Friday, August 11, 2006

A bottleneck of mouthwash

The New York Times' editorial page today expressed an old idea (username and password for access to the free online portions of NYT required) in a new, refreshing way. The Times' candor spoke for me, anyway, and, I imagine, managed to communicate a sentiment coursing through many Americans' veins. And that sentiment goes something like this: Stop labeling ordinary, everyday Democratic voters as political operatives of the highest liberal-commie order who would rather capitulate to crazy suicide bombers than uphold our national ideals. Divisive politics no longer cut down our national fabric in the abstract sense; they destroy our nation in the tangible sense.

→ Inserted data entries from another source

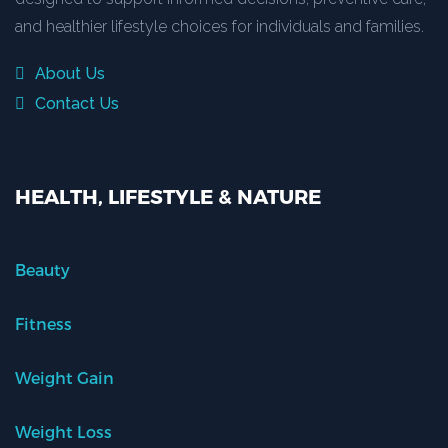
and healthier lifestyle choices for individuals and families.
About Us
Contact Us
HEALTH, LIFESTYLE & NATURE
Beauty
Fitness
Weight Gain
Weight Loss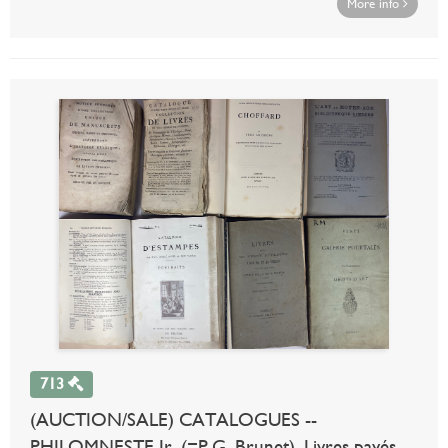
More info
713
(AUCTION/SALE) CATALOGUES --
PHILOMNESTE Jr. (=P.G. Brunet). Livres payés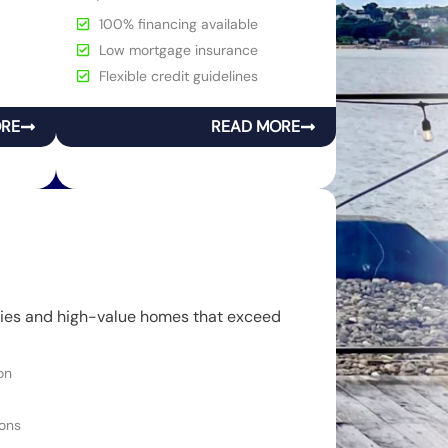
100% financing available
Low mortgage insurance
Flexible credit guidelines
ORE
READ MORE
rties and high-value homes that exceed
on
ons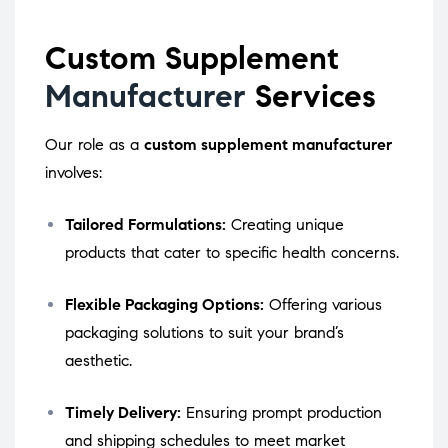
Custom Supplement
Manufacturer
Services
Our role as a
custom supplement manufacturer
involves:
Tailored Formulations:
Creating unique
products that cater to specific health concerns.
Flexible Packaging Options:
Offering various
packaging solutions to suit your brand’s
aesthetic.
Timely Delivery:
Ensuring prompt production
and shipping schedules to meet market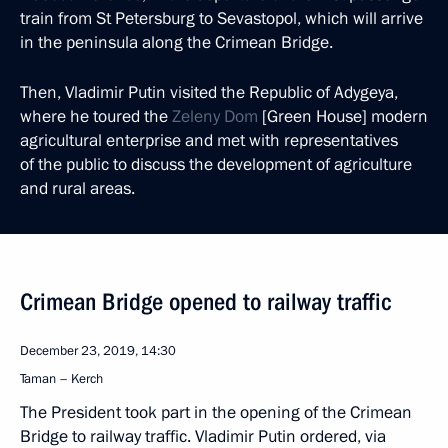
train from St Petersburg to Sevastopol, which will arrive
in the peninsula along the Crimean Bridge.
Then, Vladimir Putin visited the Republic of Adygeya,
where he toured the
Zeleny Dom
[Green House] modern
agricultural enterprise and met with representatives
of the public to discuss the development of agriculture
and rural areas.
Crimean Bridge opened to railway traffic
December 23, 2019, 14:30
Taman – Kerch
The President took part in the opening of the Crimean
Bridge to railway traffic. Vladimir Putin ordered, via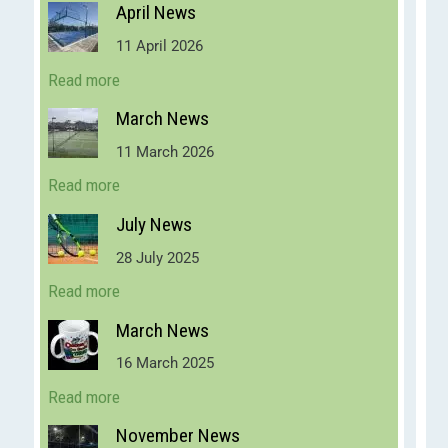
April News
11 April 2026
Read more
March News
11 March 2026
Read more
July News
28 July 2025
Read more
March News
16 March 2025
Read more
November News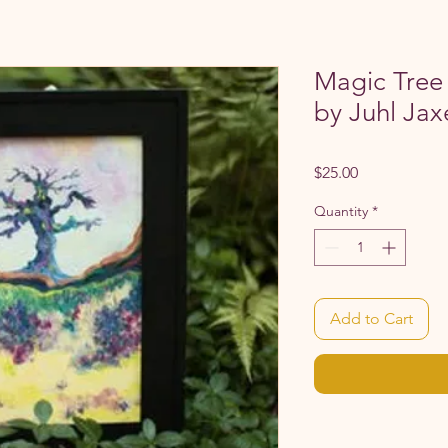
Magic Tree 
by Juhl Jax
Price
$25.00
Quantity
*
Add to Cart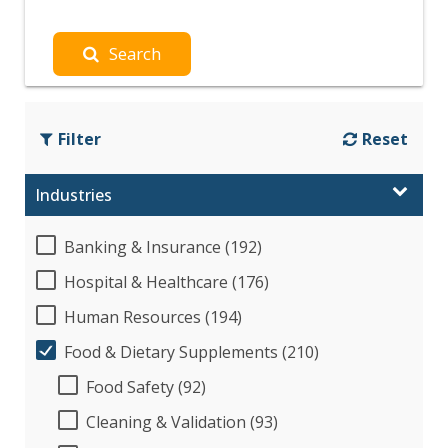
Search
Filter
Reset
Industries
Banking & Insurance (192)
Hospital & Healthcare (176)
Human Resources (194)
Food & Dietary Supplements (210)
Food Safety (92)
Cleaning & Validation (93)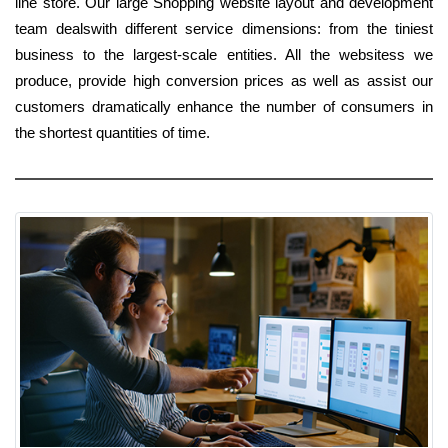
line store. Our large Shopping website layout and development
team dealswith different service dimensions: from the tiniest
business to the largest-scale entities. All the websitess we
produce, provide high conversion prices as well as assist our
customers dramatically enhance the number of consumers in
the shortest quantities of time.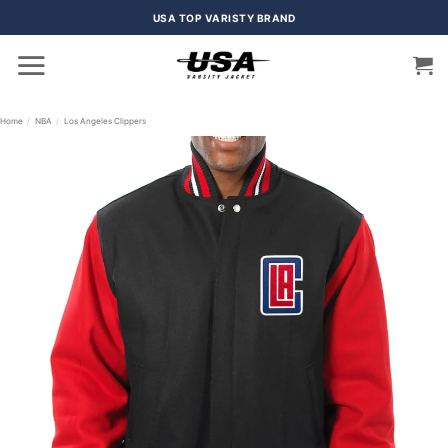
Skip
USA TOP VARISTY BRAND
to
content
Home
/
NBA
/
Los Angeles Clippers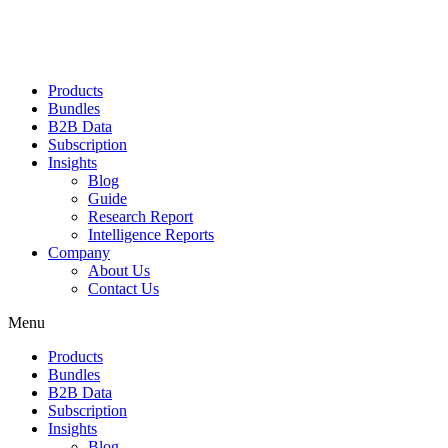
Products
Bundles
B2B Data
Subscription
Insights
Blog
Guide
Research Report
Intelligence Reports
Company
About Us
Contact Us
Menu
Products
Bundles
B2B Data
Subscription
Insights
Blog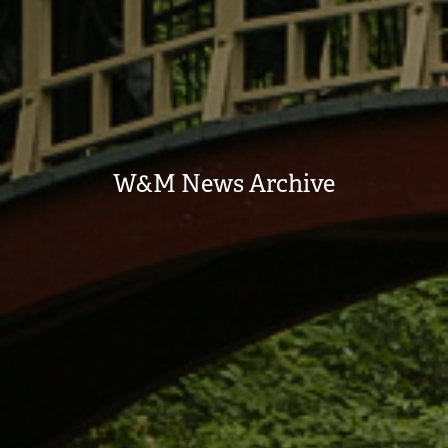
W&M News Archive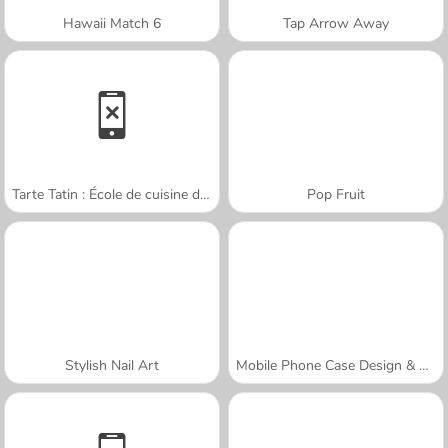
Hawaii Match 6
Tap Arrow Away
Tarte Tatin : École de cuisine de Sara
Pop Fruit
Stylish Nail Art
Mobile Phone Case Design & DIY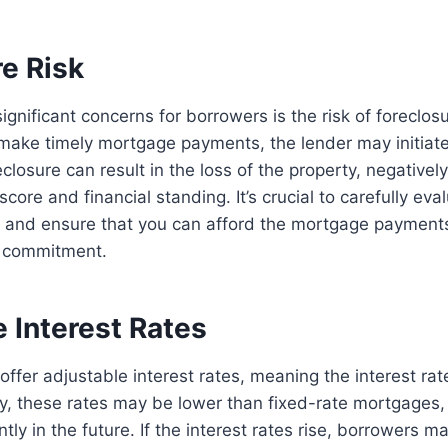
e Risk
gnificant concerns for borrowers is the risk of foreclosur
 make timely mortgage payments, the lender may initiate
losure can result in the loss of the property, negatively
score and financial standing. It’s crucial to carefully eva
on and ensure that you can afford the mortgage payment
m commitment.
 Interest Rates
fer adjustable interest rates, meaning the interest ra
ally, these rates may be lower than fixed-rate mortgages,
ntly in the future. If the interest rates rise, borrowers m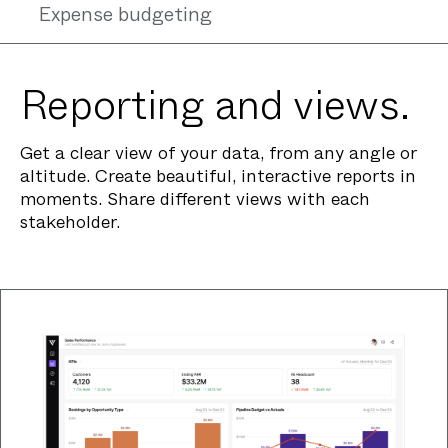
Expense budgeting
Reporting and views.
Get a clear view of your data, from any angle or
altitude. Create beautiful, interactive reports in
moments. Share different views with each
stakeholder.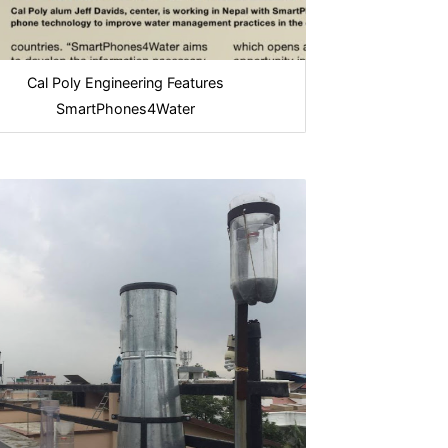
Cal Poly Engineering Features
SmartPhones4Water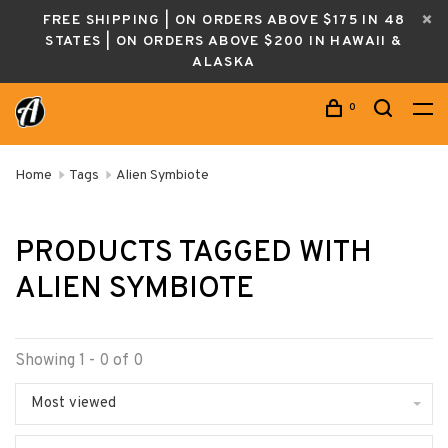
FREE SHIPPING | ON ORDERS ABOVE $175 IN 48
STATES | ON ORDERS ABOVE $200 IN HAWAII &
ALASKA
0
Home
Tags
Alien Symbiote
PRODUCTS TAGGED WITH
ALIEN SYMBIOTE
Showing 1 - 0 of 0
Most viewed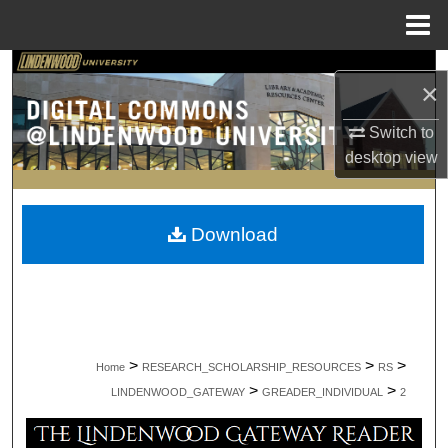
Menu
Home
Search
×
Browse Collections
Switch to
desktop
view
My Account
About
Download
Digital Commons Network™
>
>
>
Home
RESEARCH_SCHOLARSHIP_RESOURCES
RS
>
>
LINDENWOOD_GATEWAY
GREADER_INDIVIDUAL
2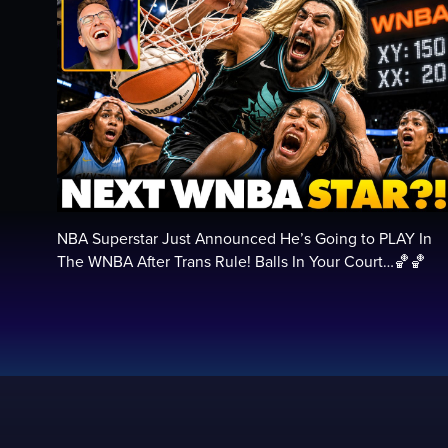
NBA Superstar Just Announced He’s Going to PLAY In
The WNBA After Trans Rule! Balls In Your Court…🏀🏀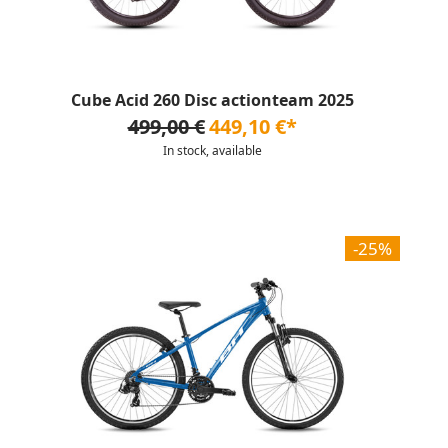
Cube Acid 260 Disc actionteam 2025
499,00 €
449,10 €*
In stock, available
-25%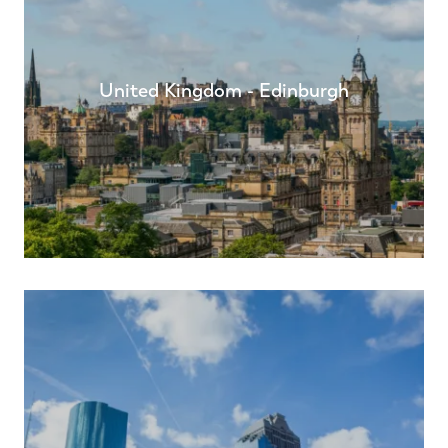
United Kingdom - Edinburgh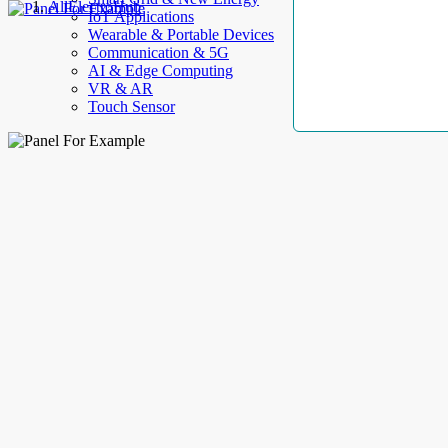
AllElectroHub
IoT Applications
Wearable & Portable Devices
Communication & 5G
AI & Edge Computing
VR & AR
Touch Sensor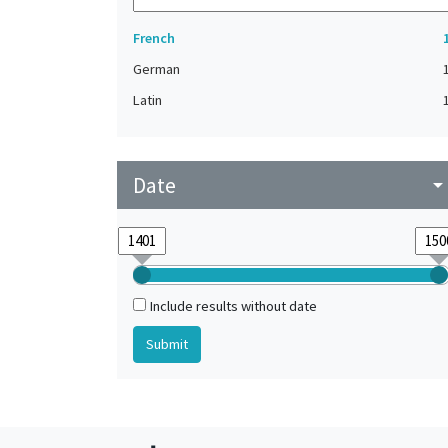
French
German
Latin
Date
arrow_drop_do
Include results without date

Our five-year-old War on Terror demands cooperation. Now.

The message is obvious to anyone who wants the United States to retain any positive remnants left of its international reputution, and the sentiment that we need to work together in this War on Terror ought to be anything but novel. And, yet, such are the United States' circumstances, forcing us to consider uncomfortable questions and realities: How much more obvious will neoconservatives' meanspirited, downright dangerous political games need to become before the Bush regime finally loses political power? We could argue that they've already lost political power and now merely cling to pure and simple power. What, then, will they do to retain their grip on this baser, raw power? The cynical among us would say we got the light beer version yesterday when air traffic bottlenecked over fears that little Lisa's bottle of Listerine® might in fact be a bomb.

Terrorists plan attacks on the West every day of the week. They work 24-7. Nobody doubts this, and for all their despicable aims, you've got to admire the irrationality that fuels their tenacity. But we have to wonder. We can be sure our intelligence and law enforcement agencies have cracked countless additional terrorists plots just as nefarious as this week's over the past five years. And we know many of these successful sting operations have matriculated behind the scenes without the attendant hoopla and hype.

We need to decide, as a nation, to put a stop to those who would capitalize on hype and hoopla over national security in the hopes that fear might prolong, in an election year, a monopoly on power in the most powerful superpower on earth.